The inability of John Edwards to gain traction in his bid for the U.S. Democratic presidential nomination indicates that fighting poverty in America has limited appeal for voters.
Either that, or Edwards has limited appeal, despite the impeccable hair. | Edwards told audiences it was "the issue of my life." But he dropped out of the race on Wednesday because too few responded to his anger at inequality, his heart-rending stories of suffering and his passion about combating corporate greed.
Some of us responded unfavorably to his bitchiness, his overblown rhetoric, and the hypocrisy of a man with a better than half acre house accusing somebody else of "greed." And there's always the fact that some of us prefer to define greed ourselves, rather than having Hair Boy do it for us. |
Johnnie thought he could appeal to us the same way he appealed to a jury in a med-mal case: it was just a matter of emoting enough to move us over 'poverty'. The Breck Boy never did figure out that talking to regular people on the campaign trail was a different proposition than talking to twelve people who didn't especially want to be at a trial, which is why he's a one-term ex-senator who'll never get elected to anything ever again. | "These are not issues that generate a lot of votes or poll particularly well," said Mari Culver, wife of Iowa's Democratic Gov. Chet Culver and a tireless campaigner for Edwards in her home state.
Critics called the former senator a hypocrite last summer for getting a $400 haircut and building a large house, but by the end of his campaign many advocates for the poor praised his dedication to the issue.
And lots of the rest of us forgot his existence, only to be reminded of it, albeit briefly, when he dropped out of the race. | Edwards came second in Iowa's caucuses but saw his rivals Senators Hillary Clinton and Barack Obama use some of his best lines, eat into his voting base and weave his issues into larger themes more attractive to Democrats, analysts said.

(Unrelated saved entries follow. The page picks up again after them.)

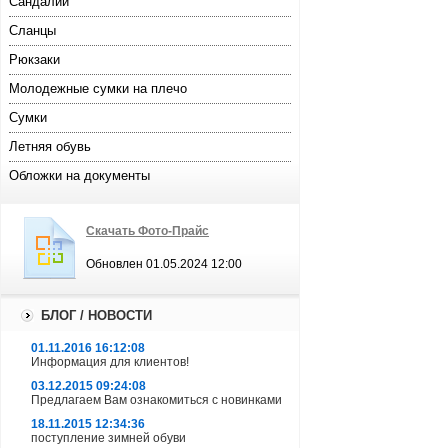
Сандалии
Сланцы
Рюкзаки
Молодежные сумки на плечо
Сумки
Летняя обувь
Обложки на документы
Скачать Фото-Прайс
Обновлен 01.05.2024 12:00
БЛОГ / НОВОСТИ
01.11.2016 16:12:08
Информация для клиентов!
03.12.2015 09:24:08
Предлагаем Вам ознакомиться с новинками
18.11.2015 12:34:36
поступление зимней обуви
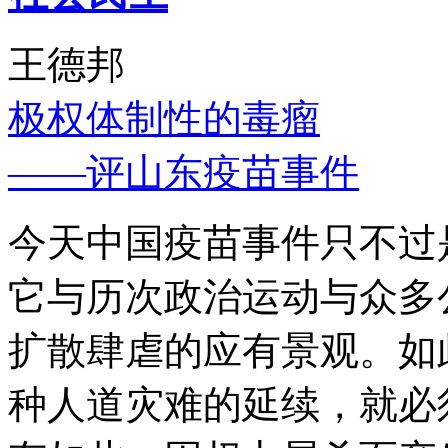
王德邦
极权体制性的毒瘤
——评山东疫苗事件
今天中国疫苗事件只不过
它与历次政治运动与众多
扩散肆虐的应有景观。如
种人道灾难的延续，就必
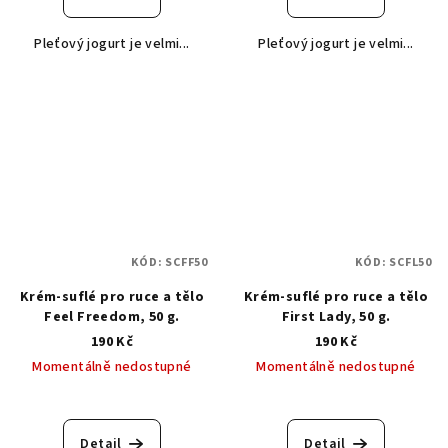
Pleťový jogurt je velmi...
Pleťový jogurt je velmi...
KÓD:
SCFF50
KÓD:
SCFL50
Krém-suflé pro ruce a tělo
Krém-suflé pro ruce a tělo
Feel Freedom, 50 g.
First Lady, 50 g.
190 Kč
190 Kč
Momentálně nedostupné
Momentálně nedostupné
Průměrné
hodnocení
produktu
Detail
Detail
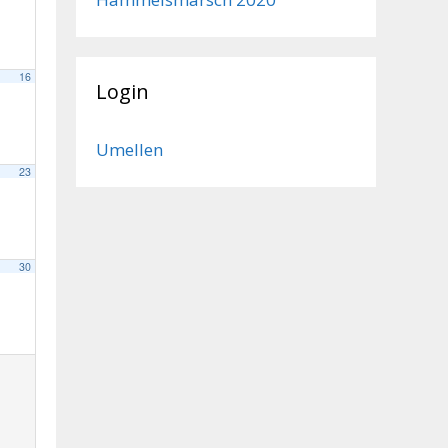
16
Login
Umellen
23
30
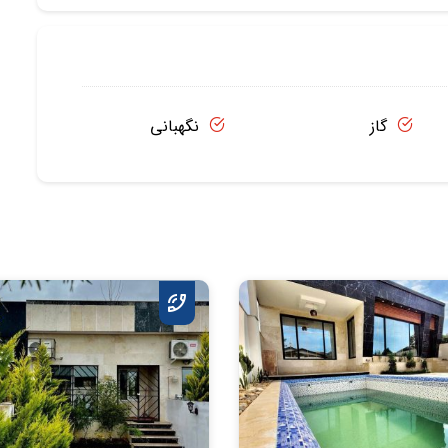
گاز
نگهبانی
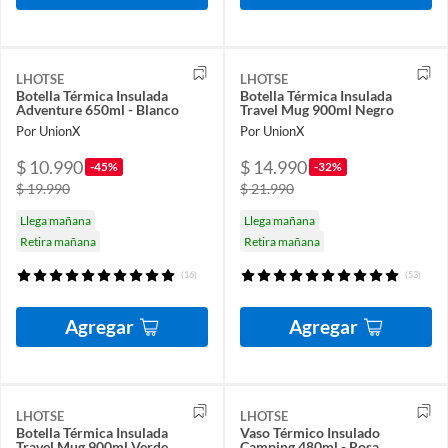
LHOTSE
LHOTSE
Botella Térmica Insulada
Botella Térmica Insulada
Adventure 650ml - Blanco
Travel Mug 900ml Negro
Por UnionX
Por UnionX
$ 10.990
$ 14.990
-45%
-32%
$ 19.990
$ 21.990
Llega mañana
Llega mañana
Retira mañana
Retira mañana
(16)
(53)
Agregar
Agregar
LHOTSE
LHOTSE
Botella Térmica Insulada
Vaso Térmico Insulado
Travel Mug 900ml Verde
Camping 480ml - Rosa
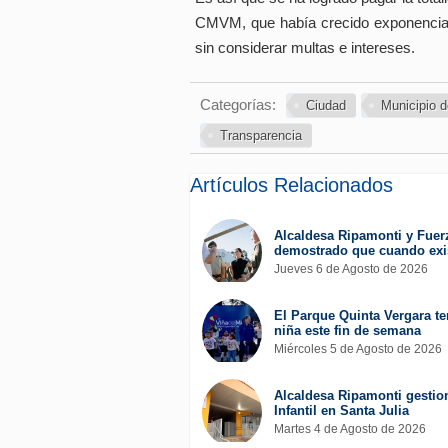
CMVM, que había crecido exponencial
sin considerar multas e intereses.
Categorías:
Ciudad
Municipio 
Transparencia
Artículos Relacionados
Alcaldesa Ripamonti y Fuer
demostrado que cuando exis
Jueves 6 de Agosto de 2026
El Parque Quinta Vergara ten
niña este fin de semana
Miércoles 5 de Agosto de 2026
Alcaldesa Ripamonti gestion
Infantil en Santa Julia
Martes 4 de Agosto de 2026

Thought nobody was responding to his themes? Maybe they only respond if somebody else is pushing them. Maybe the voters don't like him personally. | Nowhere was that clearer than in post-hurricane New Orleans where Edwards launched and ended his campaign, said Louisiana pollster Bernie Pinsonat. The city, devastated by Hurricane Katrina in 2005, was a perfect example of the case that Washington fails to provide economic justice. But even in New Orleans, poverty was not a vote winner because the celebrity of Obama and Clinton made Edwards a third choice even for storm sufferers and voters elsewhere in Louisiana were suspicious of how the city's government used its resources. "His whole campaign was based on a strategy of helping the poor. When Obama got in it was a flawed strategy because in South Carolina and in New Orleans (black) voters were not going to vote for him," said Pinsonat of Southern Media and Opinion.
"His whole campaign was based on a strategy of helping the poor."